== What the task requires ==
From the data below, copy exactly the lines that lie between the one holding "en internationell" and the one holding "passläggningen.", including both, and nothing more.
[[ Record set open ]]
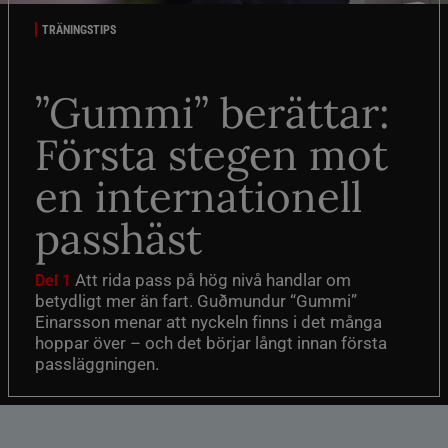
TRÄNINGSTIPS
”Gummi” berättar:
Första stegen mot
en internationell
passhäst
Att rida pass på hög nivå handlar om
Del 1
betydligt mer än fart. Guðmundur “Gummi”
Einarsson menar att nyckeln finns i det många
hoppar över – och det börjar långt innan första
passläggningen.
[[ Record set closed ]]
[[ Record set open ]]
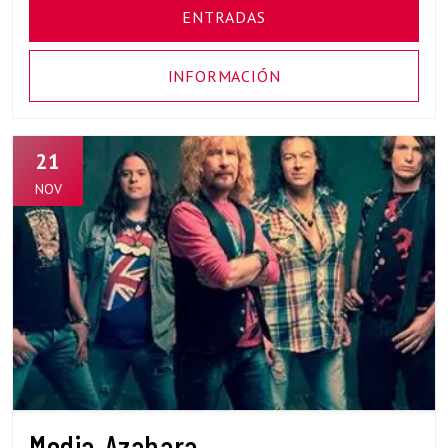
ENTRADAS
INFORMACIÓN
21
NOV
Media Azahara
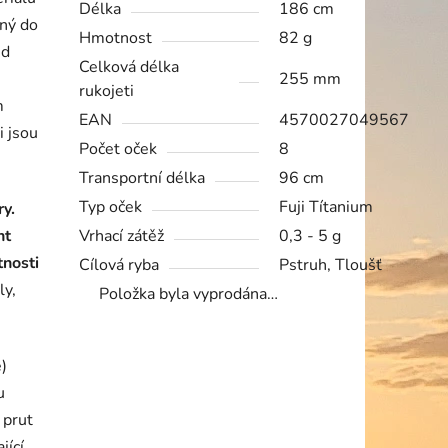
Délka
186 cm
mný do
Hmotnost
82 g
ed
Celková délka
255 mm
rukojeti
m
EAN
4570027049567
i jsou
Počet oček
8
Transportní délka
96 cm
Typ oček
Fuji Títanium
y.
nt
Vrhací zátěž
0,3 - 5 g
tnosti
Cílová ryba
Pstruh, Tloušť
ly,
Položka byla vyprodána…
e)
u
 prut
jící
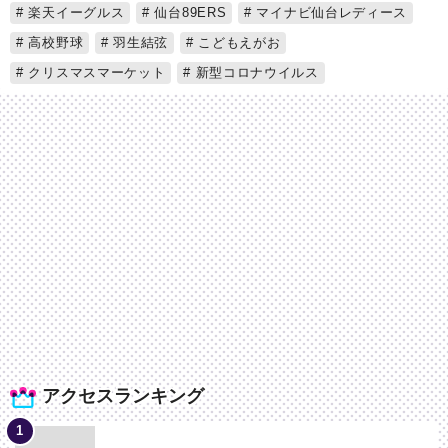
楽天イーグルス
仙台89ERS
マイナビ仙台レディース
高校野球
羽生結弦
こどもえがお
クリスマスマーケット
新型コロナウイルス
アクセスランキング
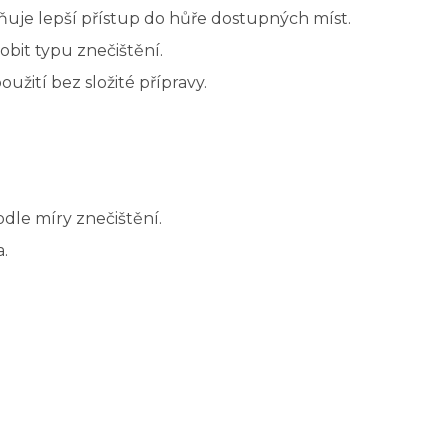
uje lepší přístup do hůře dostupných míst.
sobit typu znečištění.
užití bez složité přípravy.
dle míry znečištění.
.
[[ Record set closed ]]
[[ Record set open ]]
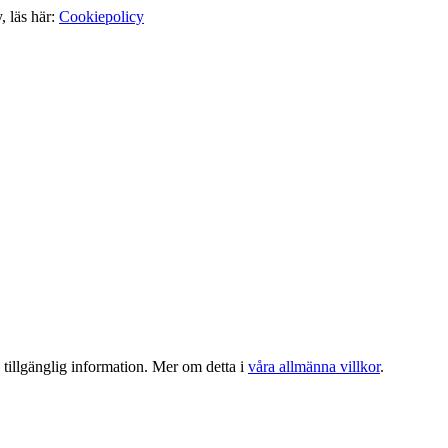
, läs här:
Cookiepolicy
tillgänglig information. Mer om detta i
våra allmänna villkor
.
[[ Record set closed ]]
== Your solution ==
en internationell
passhäst
Att rida pass på hög nivå handlar om
Del 1
betydligt mer än fart. Guðmundur “Gummi”
Einarsson menar att nyckeln finns i det många
hoppar över – och det börjar långt innan första
passläggningen.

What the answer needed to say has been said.